The capability to predict the response of ecosystems to change relies on our ability to understand and model the effective functioning of biotic processes at large scales and the transport functions of the atmospheric/hydrospheric processes. To successfully evaluate changes in ecological processes at the required spatial and temporal scales, remote sensing technology and ecosystem theory must be considered jointly. A review of developments in remote: sensing analysis using high spectral resolution sensors has led to the selection of a potential set of parameters to be used in ecosystem models. These parameters quantify the light interception properties that scale from leaf to landscape. Spectral mixture analysis forms a framework for the systematic separation of both vegetative and non-vegetative components at sub-pixel spatial resolution.

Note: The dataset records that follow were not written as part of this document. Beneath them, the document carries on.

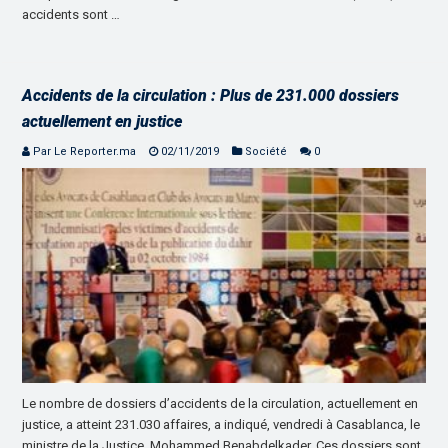
accidents sont …
Accidents de la circulation : Plus de 231.000 dossiers
actuellement en justice
Par Le Reporter.ma
02/11/2019
Société
0
Le nombre de dossiers d’accidents de la circulation, actuellement en
justice, a atteint 231.030 affaires, a indiqué, vendredi à Casablanca, le
ministre de la Justice, Mohammed Benabdelkader. Ces dossiers sont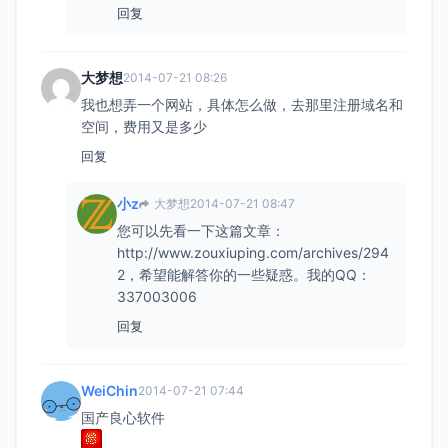
回复
大梦想
2014-07-21 08:26
我也想弄一个网站，具体怎么做，去那里注册域名和
空间，费用又是多少
回复
小z
大梦想
2014-07-21 08:47
您可以先看一下这篇文章：
http://www.zouxiuping.com/archives/294
2，希望能解答你的一些疑惑。我的QQ：
337003006
回复
WeiChin
2014-07-21 07:44
国产良心软件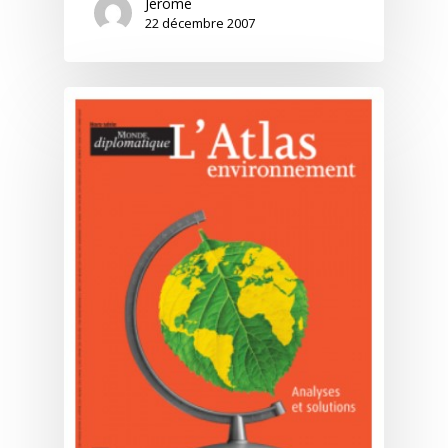
Jerome
22 décembre 2007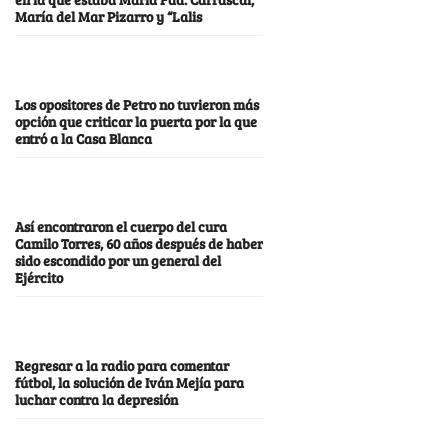
María del Mar Pizarro y “Lalis
Los opositores de Petro no tuvieron más
opción que criticar la puerta por la que
entró a la Casa Blanca
Así encontraron el cuerpo del cura
Camilo Torres, 60 años después de haber
sido escondido por un general del
Ejército
Regresar a la radio para comentar
fútbol, la solución de Iván Mejía para
luchar contra la depresión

The spectral concentrations of the vegetative components defined by the spectral mixture analysis are then used to drive canopy radiative transfer models from which the ecosystem parameters are inferred.

1. Introduction

Linkages between ecosystems via atmospheric and hydrologic transport cycles strongly affect ecosystem dynamics over time scales of decades to centuries. Predicting ecosystem behavior and transport processes is limited by our ability to l) extrapolate biotic functioning at large spatial scales and 2) measure and model transport processes¹. Evaluation of changes in ecological processes at the required spatial and temporal scales necessitates a new conceptualization of the use of remotely sensed parameters as inputs into ecosystem models. The Earth Observing System (Eos) will collect remotely sensed data at a range of spatial scales and over a much greater region of the electromagnetic spectrum than current satellite sensors. New opportunities will continue to arise to aid us-in our approach to ecosystem modeling and the remotely sensed inputs that drive them, and to consider ways to improve the robustness of model predictions by using new and refined remotely sensed ecosystem parameters. We review developments in ecosystem models designed to incorporate remote sensing data and present a new approach to model parameterization using developments from high spectral resolution measurements of surface reflectance.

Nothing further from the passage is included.